**Exercise brief:** Line by line, retype the material exactly and leave each picture out.

START Data extract

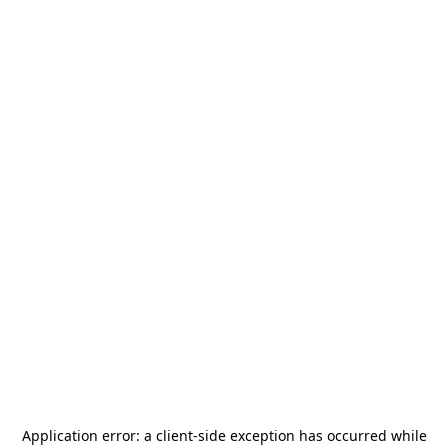
Application error: a
client
-side exception has occurred while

END Data extract

**Solution:**
Application error: a
client
-side exception has occurred while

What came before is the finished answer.